Emerging control Charts:
A control chart is known as the graph which reflects whether a sample of the data limits within the normal range of variation. Control chart have upper and lower control limits which segregate common from assignable causes of variation. The common range of variation is elaborated by implementing control chart limits. The table shows control chart for the Cocoa Fizz bottling operation. X axis reflects samples which have taken from the process over the time. Y axis reflects the quality characteristics which is being monitored.

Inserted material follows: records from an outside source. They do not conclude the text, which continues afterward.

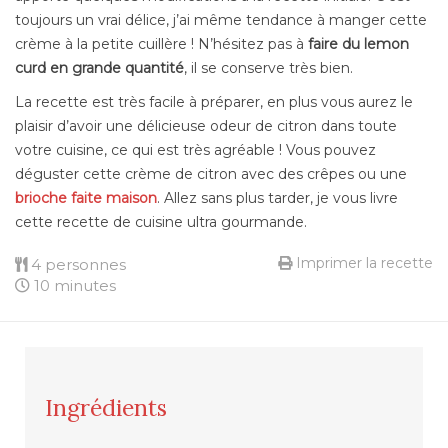
toujours un vrai délice, j’ai même tendance à manger cette
crème à la petite cuillère ! N’hésitez pas à
faire du lemon
curd en grande quantité
, il se conserve très bien.
La recette est très facile à préparer, en plus vous aurez le
plaisir d’avoir une délicieuse odeur de citron dans toute
votre cuisine, ce qui est très agréable ! Vous pouvez
déguster cette crème de citron avec des crêpes ou une
brioche faite maison
. Allez sans plus tarder, je vous livre
cette recette de cuisine ultra gourmande.
Imprimer la recette
4 personnes
10 minutes
Ingrédients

Control charts for variables: This charts for variables control characteristics which could be evaluated and have regular scale like height, weight, volume or width. If item is inspected, then the variable is being controlled and recorded (Dey, MüIler and Sinha, 2012). Two of the key common important used control charts for variables control both central tendencies of the data and variability of the data.
Mean (x-bar) Charts: Mean control chart is normally known as an x-bar chart. This has normally been control changes during mean process. To incorporate a mean chart, there is a requirement to form the centre line of the chart. To make this, multiple samples and measure their means. Normally these samples are small, with about four or five observations. Each sample has its own mean. Centre line of the chart is then measured as the mean of all x sample means, where x is the number of samples.